The Palaeolithic settlement of Lefkas: Archaeological evidence in a palaeogeographic context
Nena Galanidou, Giorgos Iliopoulos & Christina Papoulia Journal of Greek Archaeology 1 (2016): 1-32
The chain of islands emerging from the Ionian Sea constitutes the western part of the active Hellenic Arc and is separated from the European landmass by the shaping forces of eustasy and tectonism. As part of the Ionian Margin, the islands share the same geological and climate regimes with their counterpart, the coastal zone of the west Greek mainland extending from Epirus to the Peloponnese. The Ionian setting consists of limestone geology and karst, rocks containing abundant cherts, high tectonic activity, tsunamis, and high rainfall rates. The pioneering work conducted by A. Sordinas on Corfu, Zakynthos and other islands in the 1960s, later by Cubuk on Kefalonia, and in the 1990s by A. Dousougli and C. Zachos on Lefkas, established the earliest component of Ionian prehistory and laid the foundations for further fieldwork with an explicit Palaeolithic focus. Surface surveys exploring the diachronic history of individual islands or the coastal zone of west Greece have added new points to the Palaeolithic map. Today, early Ionian prehistory is an independent research objective, going hand-in-hand with a shift of interest to early island and coastal archaeology. It is pursued through two interconnected lines of investigation: systematic fieldwork to enlarge the archaeological sample and explore the variation of hominin settlement in time and space, and re-appraisal of published material to fine-tune the archaeology, compare it, and place it in a palaeogeographic context.

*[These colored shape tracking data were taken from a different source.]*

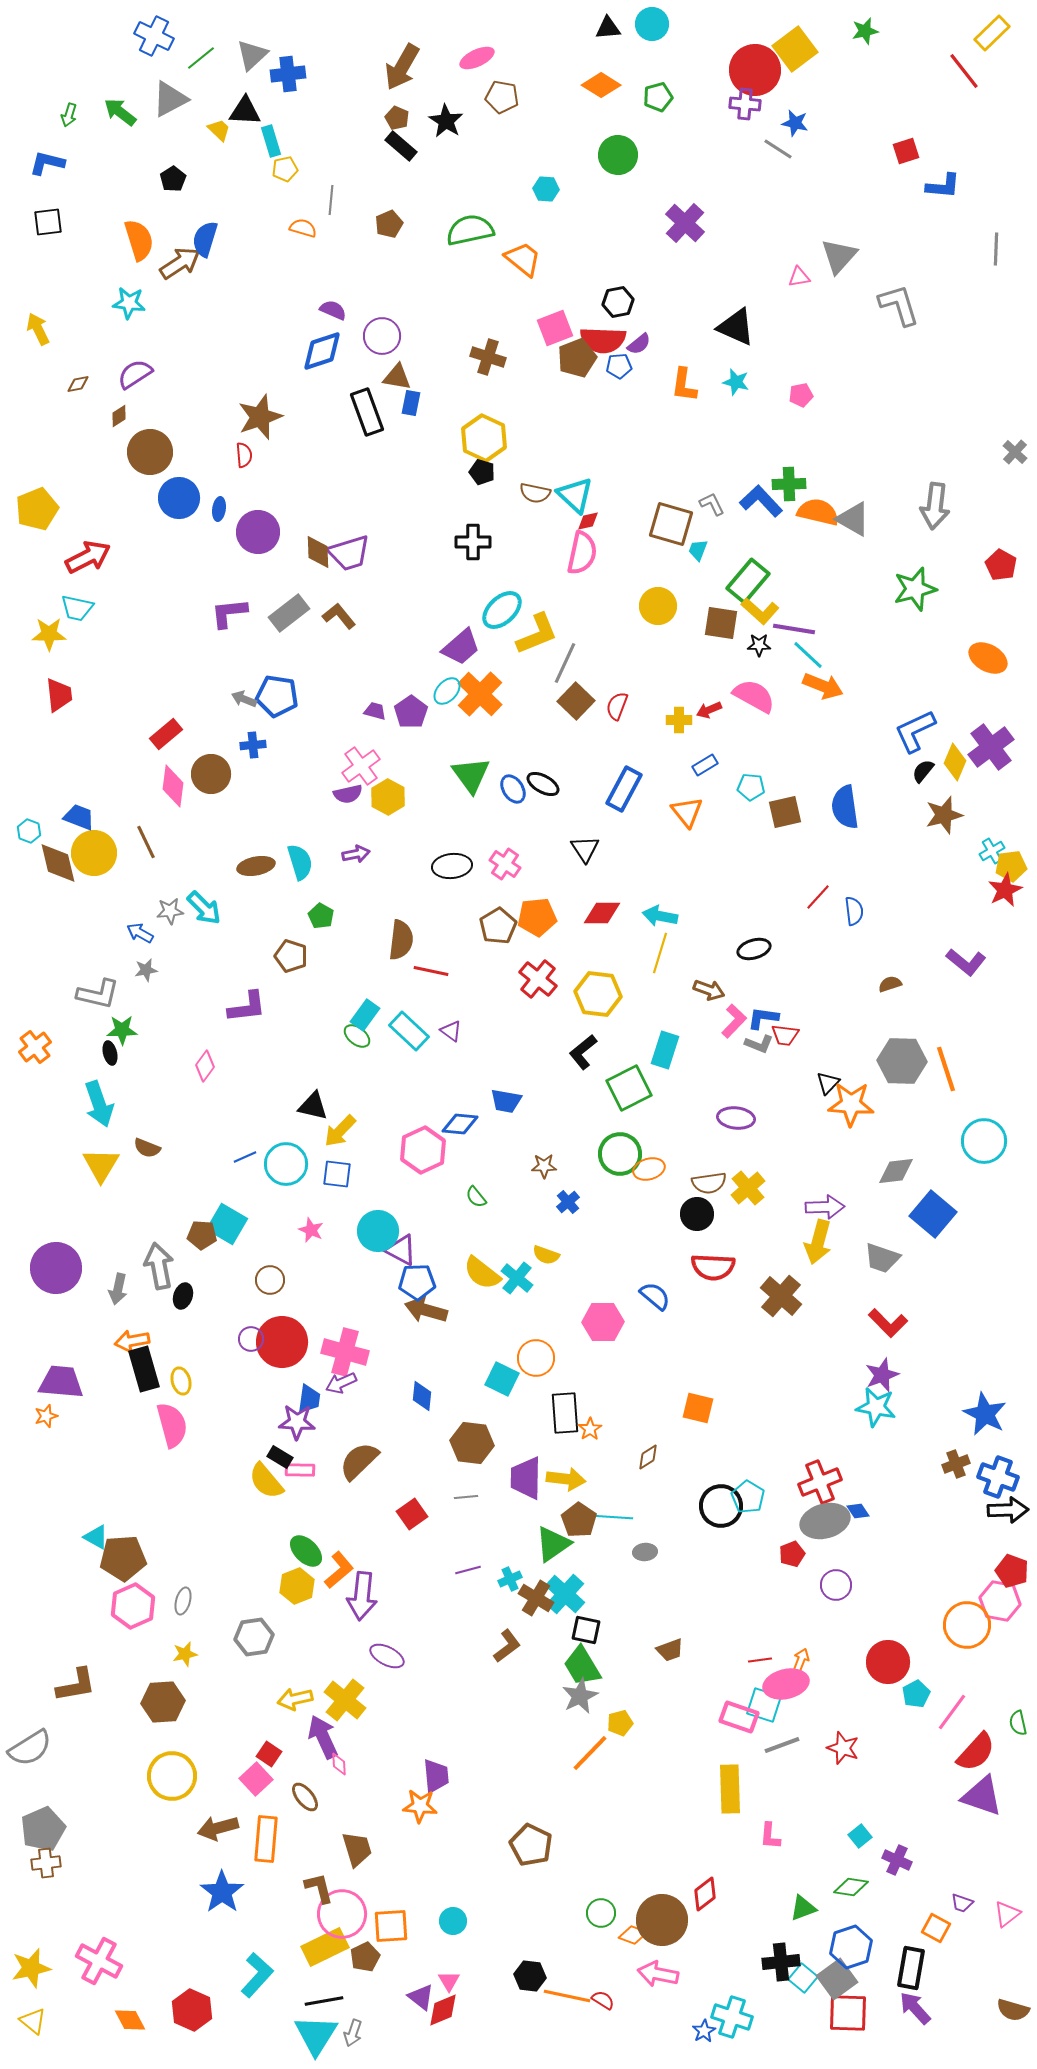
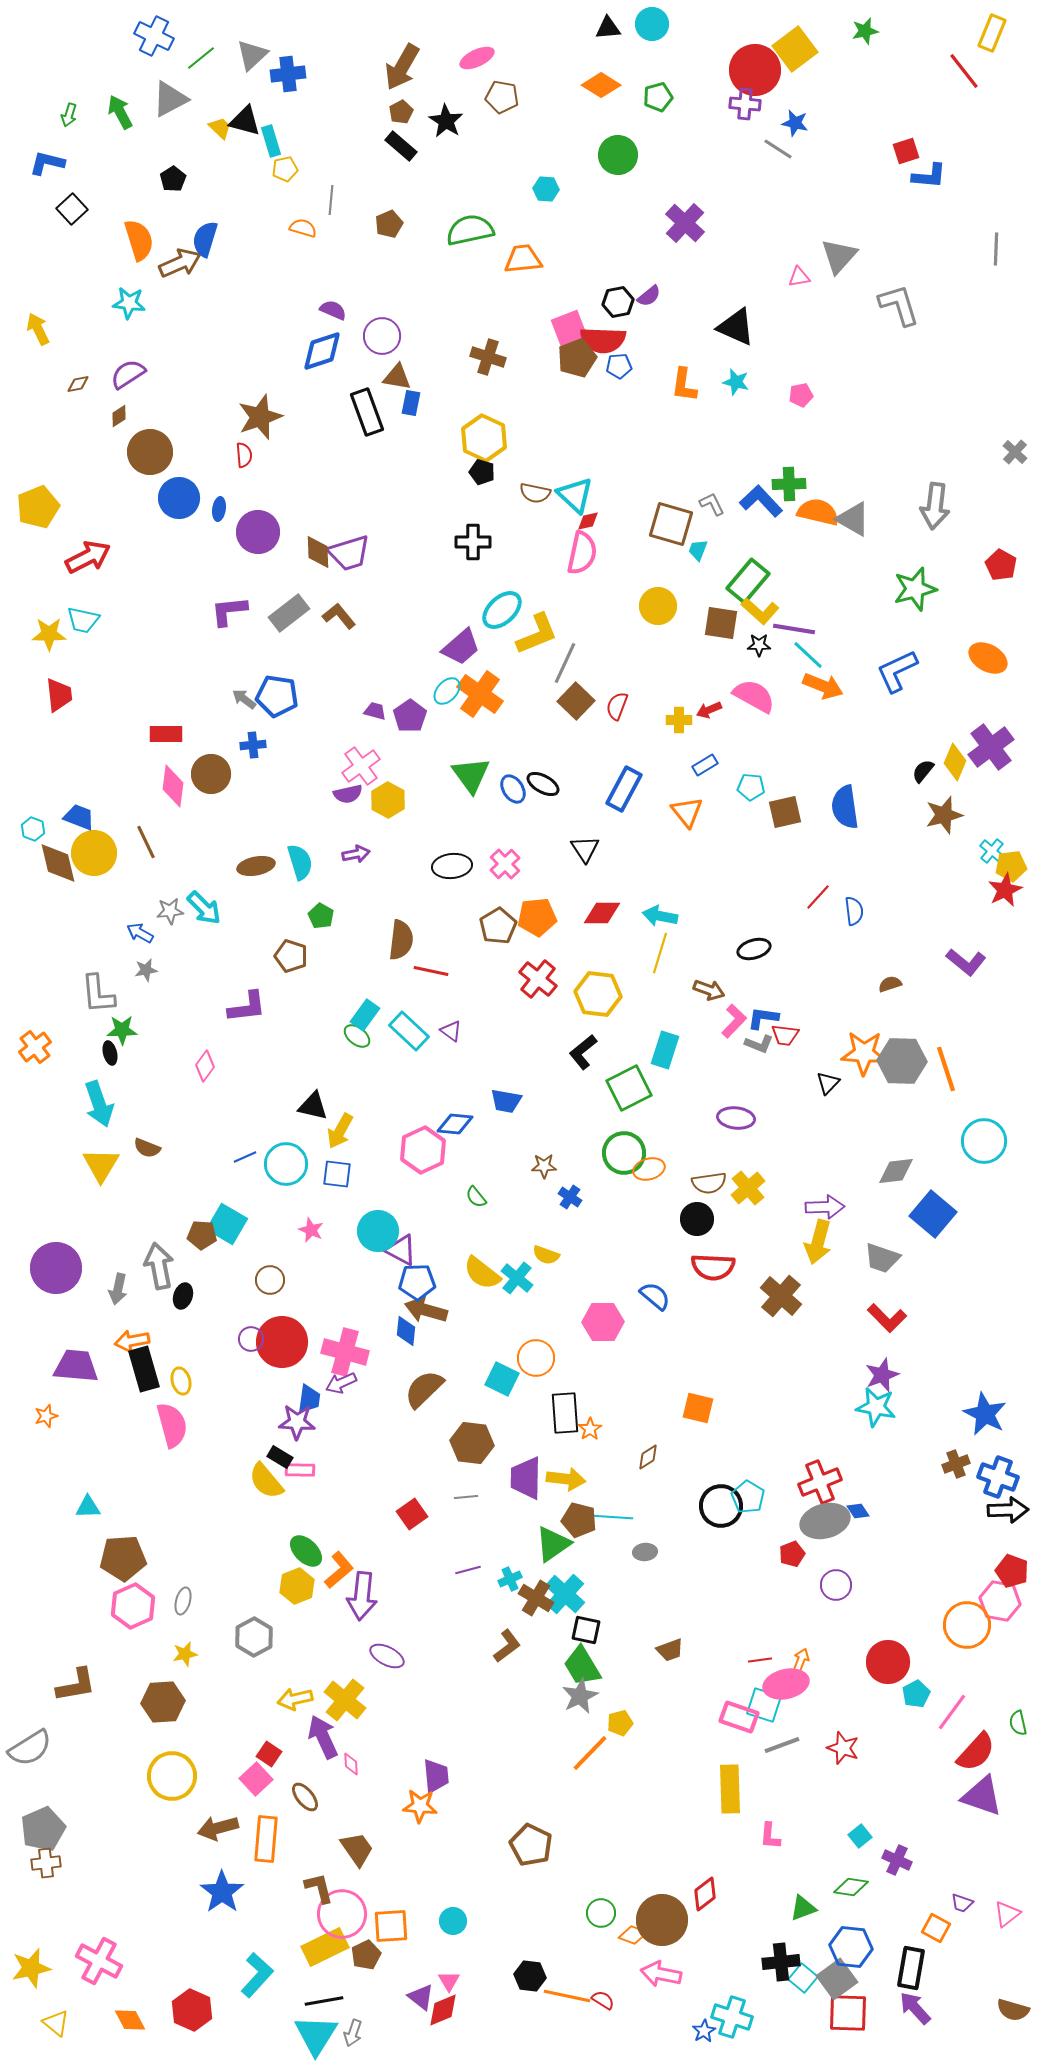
yellow rectangle at (992, 33): rotated 24 degrees counterclockwise
black triangle at (245, 111): moved 10 px down; rotated 12 degrees clockwise
green arrow at (120, 112): rotated 24 degrees clockwise
brown pentagon at (397, 118): moved 4 px right, 6 px up; rotated 20 degrees clockwise
yellow trapezoid at (219, 130): moved 1 px right, 2 px up
blue L-shape at (943, 186): moved 14 px left, 10 px up
black square at (48, 222): moved 24 px right, 13 px up; rotated 36 degrees counterclockwise
orange trapezoid at (523, 259): rotated 45 degrees counterclockwise
brown arrow at (180, 263): rotated 9 degrees clockwise
pink square at (555, 328): moved 14 px right
purple semicircle at (639, 344): moved 10 px right, 48 px up
purple semicircle at (135, 374): moved 7 px left
yellow pentagon at (37, 509): moved 1 px right, 2 px up
cyan trapezoid at (77, 608): moved 6 px right, 12 px down
purple L-shape at (229, 613): moved 2 px up
orange cross at (480, 694): rotated 9 degrees counterclockwise
gray arrow at (244, 699): rotated 15 degrees clockwise
purple pentagon at (411, 712): moved 1 px left, 4 px down
blue L-shape at (915, 731): moved 18 px left, 60 px up
red rectangle at (166, 734): rotated 40 degrees clockwise
yellow hexagon at (388, 797): moved 3 px down
cyan hexagon at (29, 831): moved 4 px right, 2 px up
cyan cross at (992, 851): rotated 20 degrees counterclockwise
pink cross at (505, 864): rotated 12 degrees clockwise
gray L-shape at (98, 994): rotated 72 degrees clockwise
orange star at (851, 1104): moved 13 px right, 51 px up
blue diamond at (460, 1124): moved 5 px left
yellow arrow at (340, 1131): rotated 15 degrees counterclockwise
green circle at (620, 1154): moved 4 px right, 1 px up
blue cross at (568, 1202): moved 2 px right, 5 px up; rotated 15 degrees counterclockwise
black circle at (697, 1214): moved 5 px down
red L-shape at (888, 1323): moved 1 px left, 5 px up
purple trapezoid at (61, 1382): moved 15 px right, 16 px up
blue diamond at (422, 1396): moved 16 px left, 65 px up
brown semicircle at (359, 1461): moved 65 px right, 72 px up
brown pentagon at (579, 1520): rotated 20 degrees counterclockwise
cyan triangle at (96, 1537): moved 8 px left, 30 px up; rotated 32 degrees counterclockwise
gray hexagon at (254, 1637): rotated 21 degrees counterclockwise
pink diamond at (339, 1764): moved 12 px right
brown trapezoid at (357, 1849): rotated 18 degrees counterclockwise
blue hexagon at (851, 1947): rotated 24 degrees clockwise
brown pentagon at (365, 1957): moved 1 px right, 2 px up
pink arrow at (658, 1974): moved 3 px right
yellow triangle at (33, 2021): moved 23 px right, 2 px down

In this paper we place the Island of Lefkas in the central Ionian Sea under the spotlight to examine the lithic assemblages recovered by A. Dousougli and K. Zachos from five open-air sites: Karyotes, Cape Doukato, Tsoukalades, Englouvi and Marantochori. We use observations on raw materials, production technology and typology to present a comprehensive account of the core reduction strategies and the tools recovered, and to place the finds in a Palaeolithic timeline. Most of the finds have Middle Palaeolithic affinities and appear to be the remains of Homo neanderthalensis activity. To judge by the presence of blade and bladelet production and the absence of surface alterations, artefacts of later prehistoric periods are also included in the lithic collections. The present study focuses on the Middle Palaeolithic component and allows comparisons with homologous, in context and content, sites from the Ionian Islands, the west Greek mainland, and Italy. Beyond technological behaviour and tool-related activity, establishing the palaeogeographical setting of the Palaeolithic sites on Lefkas is the second aim of the study. We integrate data from geological fieldwork and a literature review to describe the evolution of the physical landscape and identify the geological mechanisms underlying the Neanderthal geography of Lefkas. Pleistocene sources of standing water emerge as locales attracting Neanderthals repeatedly over time. These, combined with caves and other localities, all elements of a complex terrain, were the settings of social encounter and interaction.